One of the reasons I love the Game Show Network's Black and White Overnight show is that I often find myself remembering moments from programs I haven't seen in over 35 years, and revisiting matters that puzzled my young brow. The other night, they ran an I've Got A Secret from 3/7/1966 on which a poem was read. In those prehistoric, pre-VCR days, you only got to hear many things once on television, and I recall liking the poem and wishing I had a copy of it. But I didn't, and there seemed to be no way to get one, so I wrote up my own clumsy, not-as-good recollection of it and performed it one day in class when called upon to recite.
I no longer have a copy of my version but now, thanks to Game Show Network and TiVo, I was able to get it. A poet named Willits (or maybe Willets) Frost was its author and here is what he wrote…
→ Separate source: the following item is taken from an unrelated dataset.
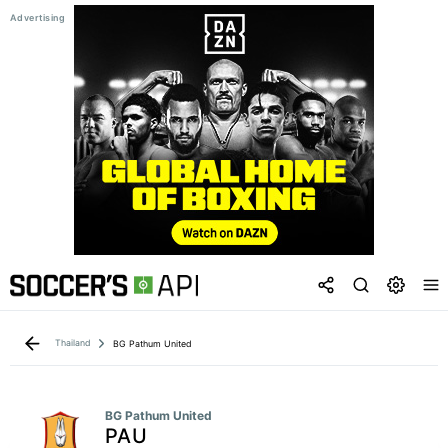
Thailand
BG Pathum United
BG Pathum United
PAU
That one should leave no stone unturned
Is something I quite early learned
But with so many stones around
I could not turn them all, I found
I spotted terns over the sea
One turned around and spotted me
For spotting the best suit I owned
I tried to leave no tern unstoned.
Not much to add, except that in watching these old game shows, I'm amazed at how much I remember. I can't recall what happened three nights ago on Leno or Letterman but somehow, I can remember moments from a 1966 game show. I don't know if that says more about the shows or about me or about the way TV impacts us when we're young. I'm guessing it's All of the Above.